The task: Lines before the one holding "13/01/2013 21:01" are not wanted. Please copy that line and everything after it to the end of the records, exactly, skipping pictures.
---------- Supplied data
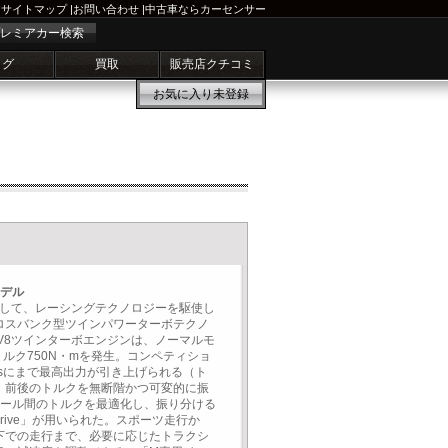
サイトマップ
|
お問い合わせ
|
中古車ならカーセンサー
レミアカー検索
ログ
買取
販売店クチコミ
お気に入り
未登録
モデル
として、レーシングテクノロジーを駆使し
ロスバンク型ツインパワーターボテクノ
 V8ツインターボエンジンは、ノーマルモ
トルク750N・mを発生。コンペティショ
psにまで最高出力が引き上げられる（ト
、前後のトルクを無断階かつ可変的に振
イール間のトルクを最適化し、振り分ける
Drive」が用いられた。スポーツ走行か
下での走行まで、必要に応じたトラクシ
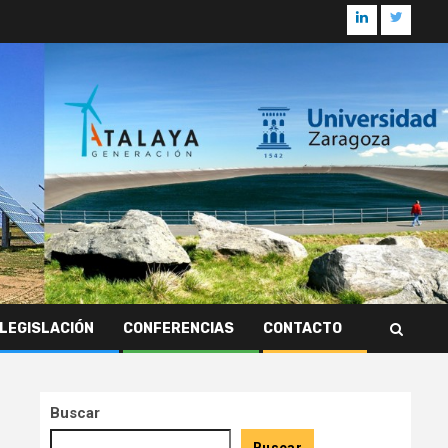
Linkedin
Twitter
LEGISLACIÓN
CONFERENCIAS
CONTACTO
Buscar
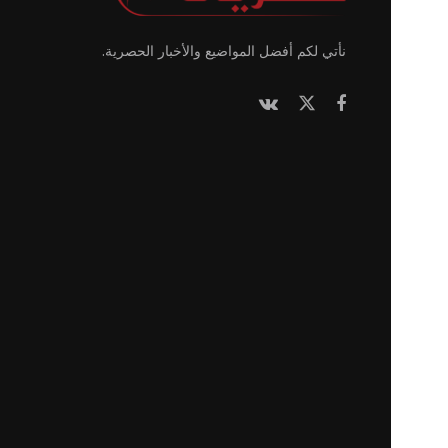
نأتي لكم أفضل المواضيع والأخبار الحصرية.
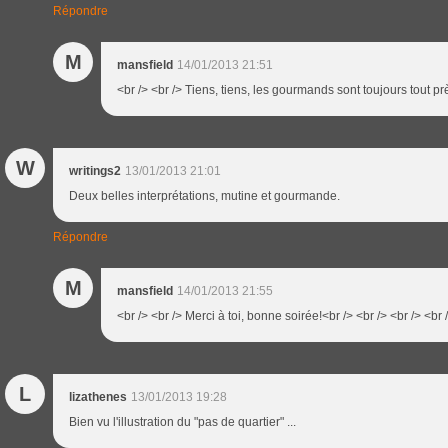
Répondre
M
mansfield
14/01/2013 21:51
<br /> <br /> Tiens, tiens, les gourmands sont toujours tout prè
W
writings2
13/01/2013 21:01
Deux belles interprétations, mutine et gourmande.
Répondre
M
mansfield
14/01/2013 21:55
<br /> <br /> Merci à toi, bonne soirée!<br /> <br /> <br /> <br 
L
lizathenes
13/01/2013 19:28
Bien vu l'illustration du "pas de quartier" ...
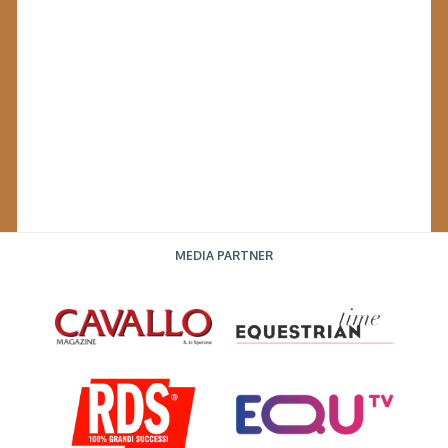
MEDIA PARTNER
--------------------
Solution to this problem:
13/01/2013 21:01
Deux belles interprétations, mutine et gourmande.
Répondre
M
mansfield
14/01/2013 21:55
<br /> <br /> Merci à toi, bonne soirée!<br /> <br /> <br /> <br 
L
lizathenes
13/01/2013 19:28
Bien vu l'illustration du "pas de quartier" ...
MEDIA PARTNER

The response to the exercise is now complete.